The expected output is every line of the data exactly as shown, minus the images.

• [Provided data]
· · · · · · ·

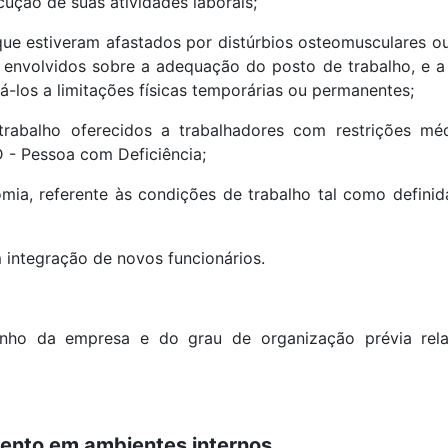
cução de suas atividades laborais;
e estiveram afastados por distúrbios osteomusculares ou
s envolvidos sobre a adequação do posto de trabalho, e a
á-los a limitações físicas temporárias ou permanentes;
trabalho oferecidos a trabalhadores com restrições mé
 - Pessoa com Deficiência;
ia, referente às condições de trabalho tal como definid
 integração de novos funcionários.
nho da empresa e do grau de organização prévia rel
mento em ambientes internos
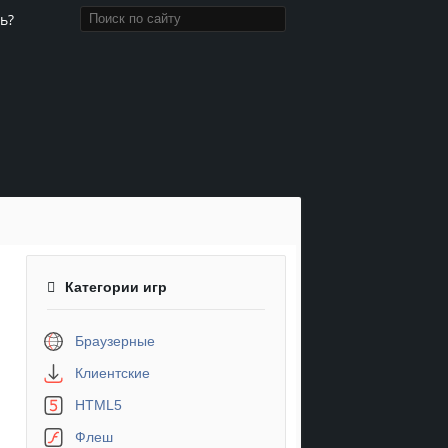
ь?
Категории игр
Браузерные
Клиентские
HTML5
Флеш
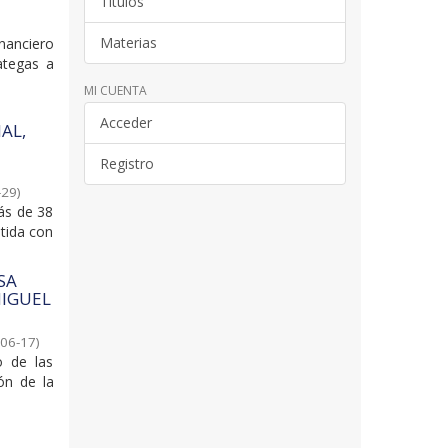
Títulos
Materias
nanciero
ategas a
MI CUENTA
Acceder
AL,
Registro
-29
)
ás de 38
tida con
SA
MIGUEL
-06-17
)
o de las
ón de la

· · · · · · ·

• [Reply to the exercise]
cução de suas atividades laborais;
e estiveram afastados por distúrbios osteomusculares ou
s envolvidos sobre a adequação do posto de trabalho, e a
á-los a limitações físicas temporárias ou permanentes;
trabalho oferecidos a trabalhadores com restrições mé
 - Pessoa com Deficiência;
ia, referente às condições de trabalho tal como definid
 integração de novos funcionários.
nho da empresa e do grau de organização prévia rel
mento em ambientes internos
ь?
Категории игр
Браузерные
Клиентские
HTML5
Флеш
Títulos
Materias
nanciero
ategas a
MI CUENTA
Acceder
AL,
Registro
-29
)
ás de 38
tida con
SA
MIGUEL
-06-17
)
o de las
ón de la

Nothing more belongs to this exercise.